------ Input records

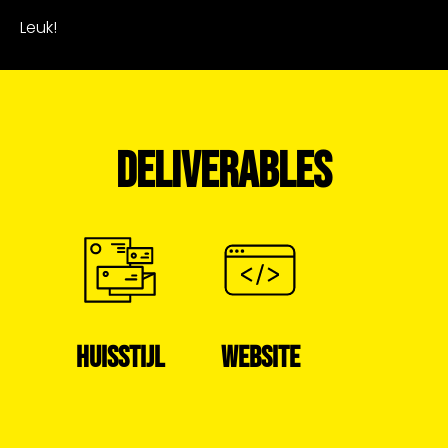
Leuk!
DELIVERABLES
HUISSTIJL
WEBSITE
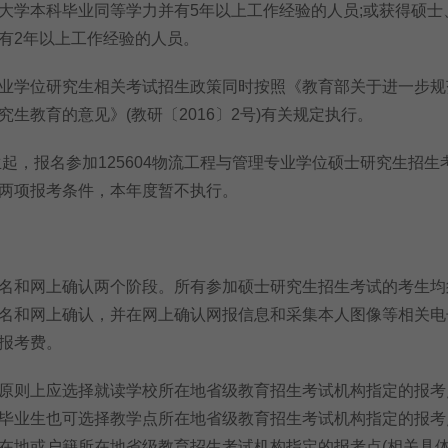
大学本科毕业同等学力并有5年以上工作经验的人员;或获得硕士
有2年以上工作经验的人员。
业学位研究生相关考试招生政策同时按照《教育部关于进一步规
生教育的意见》(教研〔2016〕2号)有关规定执行。
起，报名参加125604物流工程与管理专业学位硕士研究生招生
两项报考条件，本年度暂不执行。
和网上确认两个阶段。所有参加硕士研究生招生考试的考生均
名和网上确认，并在网上确认网报信息和采集本人图像等相关电
报考费。
则上应选择就读学校所在地省级教育招生考试机构指定的报考
毕业生也可选择教学点所在地省级教育招生考试机构指定的报考
在地或户籍所在地省级教育招生考试机构指定的报考点(相关具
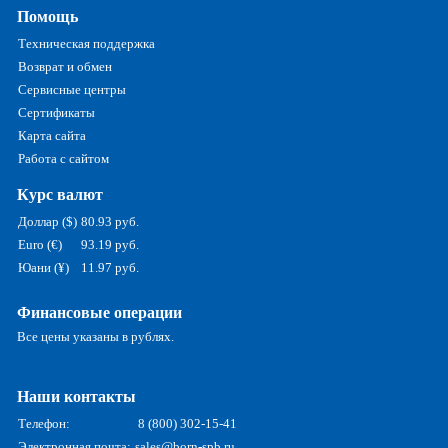
Помощь
Техническая поддержка
Возврат и обмен
Сервисные центры
Сертификаты
Карта сайта
Работа с сайтом
Курс валют
Доллар ($)
80.93 руб.
Euro (€)
93.19 руб.
Юани (¥)
11.97 руб.
Финансовые операции
Все цены указаны в рублях.
Наши контакты
Телефон:
8 (800) 302-15-41
Электронная почта:
sales@born-spb.ru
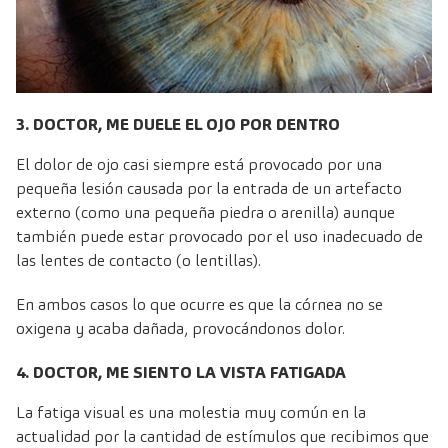
3. DOCTOR, ME DUELE EL OJO POR DENTRO
El dolor de ojo casi siempre está provocado por una
pequeña lesión causada por la entrada de un artefacto
externo (como una pequeña piedra o arenilla) aunque
también puede estar provocado por el uso inadecuado de
las lentes de contacto (o lentillas).
En ambos casos lo que ocurre es que la córnea no se
oxigena y acaba dañada, provocándonos dolor.
4. DOCTOR, ME SIENTO LA VISTA FATIGADA
La fatiga visual es una molestia muy común en la
actualidad por la cantidad de estímulos que recibimos que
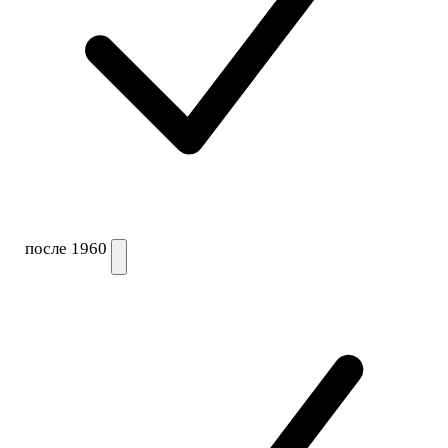
после 1960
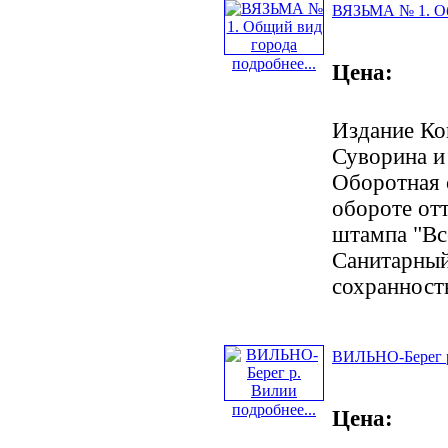
ВЯЗЬМА № 1. Об
подробнее...
Цена:
Издание Ко
Суворина и 
Оборотная 
обороте от
штампа "Вс
Санитарный
сохранност
ВИЛЬНО-Берег 
подробнее...
Цена:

------------

** Task description **
In the lines above, locate the string "provocado". Copy every line where it occurs.

** Expected answer **
El dolor de ojo casi siempre está provocado por una
también puede estar provocado por el uso inadecuado de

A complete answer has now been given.